All of the advances in mainstream computer architecture have been developed to improve performance by squeezing more data through the narrow bottleneck between the memory and the ALU (the so-called von Neumann bottleneck; Backus 1978).

The obvious approach is to increase the clock speed, and hence the rate at which instructions are executed. Tremendous gains have been made in this area, with top clock speeds of several GHz being the norm for computing platforms. Such increases have come primarily as the result of reductions in propagation delay brought about through advances in semiconductor technology reducing both transistor feature sizes and the supply voltage. This is not without its problems, however, and one consequence of a higher clock speed is significantly increased power consumption by the CPU.

While the speeds of bulk memory have also increased, they have not kept pace with increasing CPU speeds. This has caused problems in reading both instructions and data from the system memory at the required rate. Caching techniques have been developed to buffer both instructions and data in a smaller high speed memory that can keep pace with the CPU. The problem then is how to maximise the likelihood that the required data will be in the cache memory rather than the slower main memory. Cache misses (where the data is not in cache memory) can result in a significant degradation in processor performance because the CPU is sitting idle waiting for the data to be retrieved.

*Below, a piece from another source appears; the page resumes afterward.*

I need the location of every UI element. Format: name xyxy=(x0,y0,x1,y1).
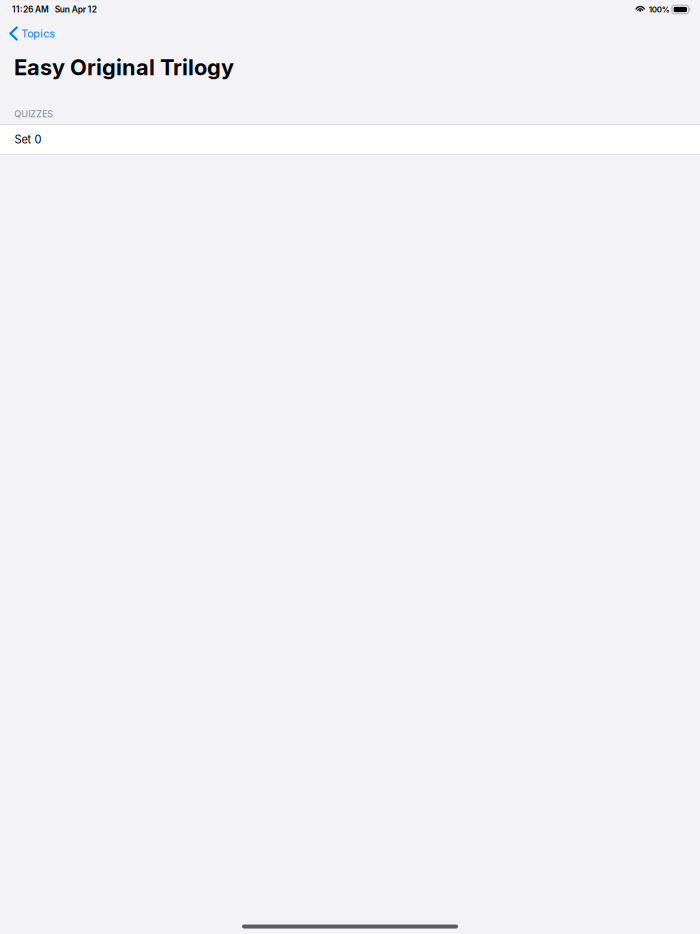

Both instructions and data need to be accessed from the main memory. One obvious improvement is to use a Harvard architecture, which doubles the effective memory bandwidth by using separate memories for instructions and data. This can give a speed improvement by up to a factor of two. A similar improvement may be obtained with a single main memory, using separate caches for instructions and data.

Another approach is to increase the width of the ALU, so that more data is processed in each clock cycle. This gives obvious improvements for wider data word lengths (for example double precision floating-point numbers) because each number may be loaded and processed in a fewer clock cycles. However, when the natural word length is narrower, such is typically encountered in image processing, the performance improvement is not as great unless data memory bandwidth is the limiting factor. When the data path is wider than the word length, it is also possible to design the ALU to operate as a vector processor. Multiple data words are packed into a single processor word allowing the ALU to perform the same operation simultaneously on several data items (for example using the Intel MMX instructions; Peleg et al., 1997). This can be particularly effective for low level image processing operations where the same operation is performed on each pixel.

The speed of the fetch/decode/execute cycle may be improved by pipelining the separate phases. Thus, while one instruction is being executed, the next instruction is being decoded, and the instruction after that is being fetched. Depending on the complexity of the instructions, there may also be phases (and pipeline stages) for reading data from memory and writing the results to memory. Such pipelining is effective when executing long sequences of instructions without branches. However, instruction pipelining becomes more complex with loops or branches that break the regular sequence. This necessitates flushing the instruction pipeline to remove the successive instructions that have been incorrectly loaded and then loading the correct instructions. Techniques have been developed to attempt to minimise time lost through pipeline flushing. Branch prediction tries to anticipate which path will be taken at a branch, and increases the likelihood that the correct instructions will be loaded. Speculative execution, executes the instructions that have been loaded in the pipeline already, so that the time is not lost if the branch is predicted correctly. If the branch is incorrectly predicted, the results of the speculative execution are discarded.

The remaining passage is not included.